The echo of Lars Norén’s major social panoramas from the 1990s, like The Clinic, En Sorts Hades, and Personkrets 3.1, resonates throughout 3.31.93. But while back then the outcasts, the homeless, the invalid raised their voices, the characters in Norén’s latest play are not linked by any common social denominator or diagnosis. Their losses and their pain are private and yet universal: 25 people from all walks of life are trying to get a grip on their lives, and mostly fail at this. There is a young couple that has lost their child immediately after birth. There is a woman who takes care of her paraplegic husband and enters into a brief and painful, as well as shameful relationship with his father. An elderly couple has to take their grown-up son back into their home.

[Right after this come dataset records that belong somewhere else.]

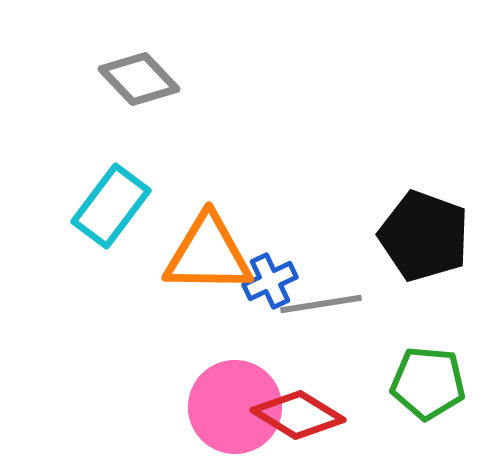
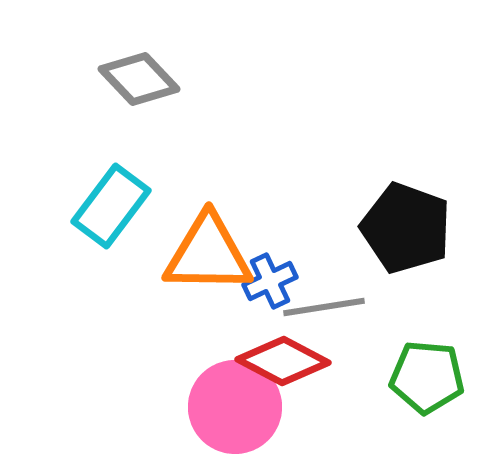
black pentagon: moved 18 px left, 8 px up
gray line: moved 3 px right, 3 px down
green pentagon: moved 1 px left, 6 px up
red diamond: moved 15 px left, 54 px up; rotated 4 degrees counterclockwise
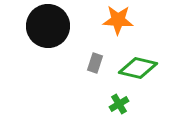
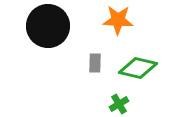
gray rectangle: rotated 18 degrees counterclockwise
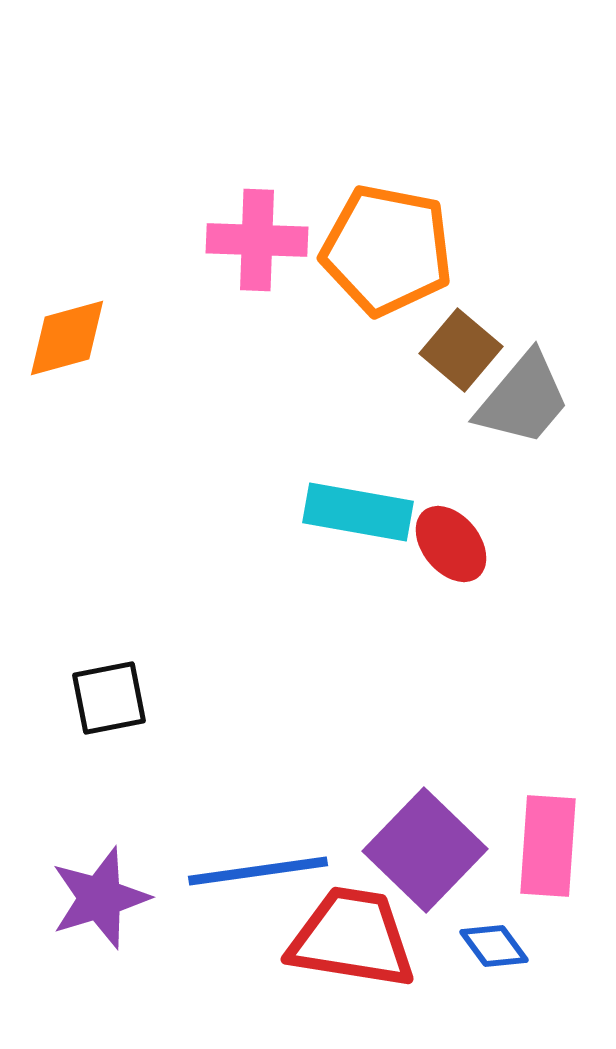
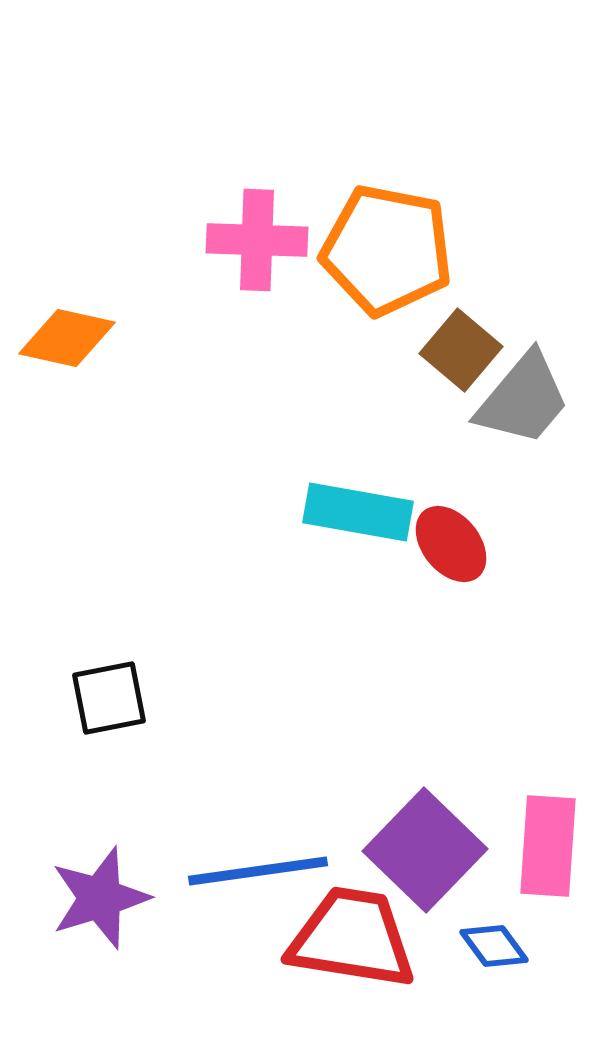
orange diamond: rotated 28 degrees clockwise
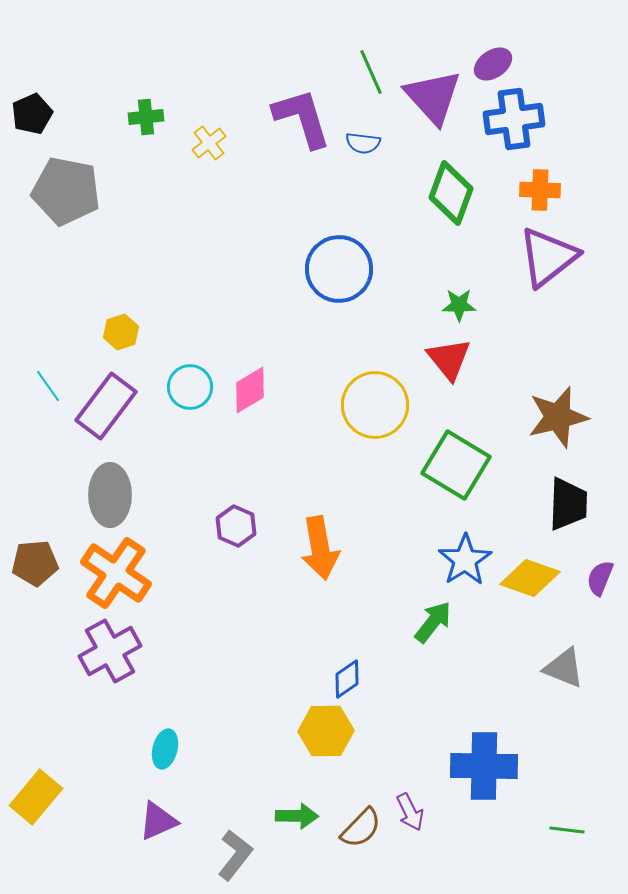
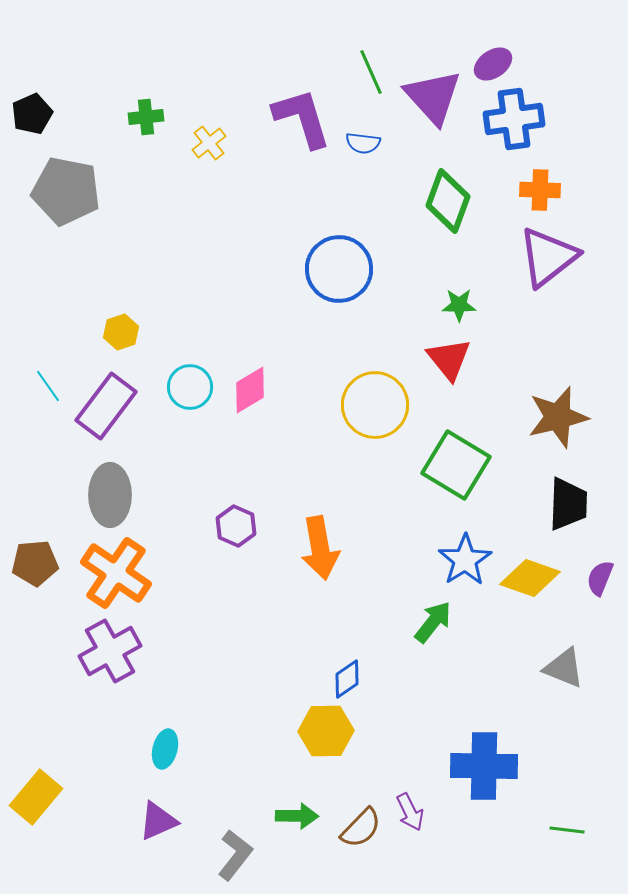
green diamond at (451, 193): moved 3 px left, 8 px down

A man is waiting for the train in order to throw himself in front of it. A wife, whose husband does not come home from work … 25 people, whose connection will be gradually revealed and who are held together by a tenuous balance between longing and hope. 3.31.93. is a great accomplishment, a mournful oratory of futility and courage.

World premiere
23.08.2013 Stockholm Stadsteatern (Director: Sofia Jupither)

Translations
German (Translator: Maja Zade)
German language premiere 12.11.2015 Schauspiel Köln (Director: Moritz Sostmann)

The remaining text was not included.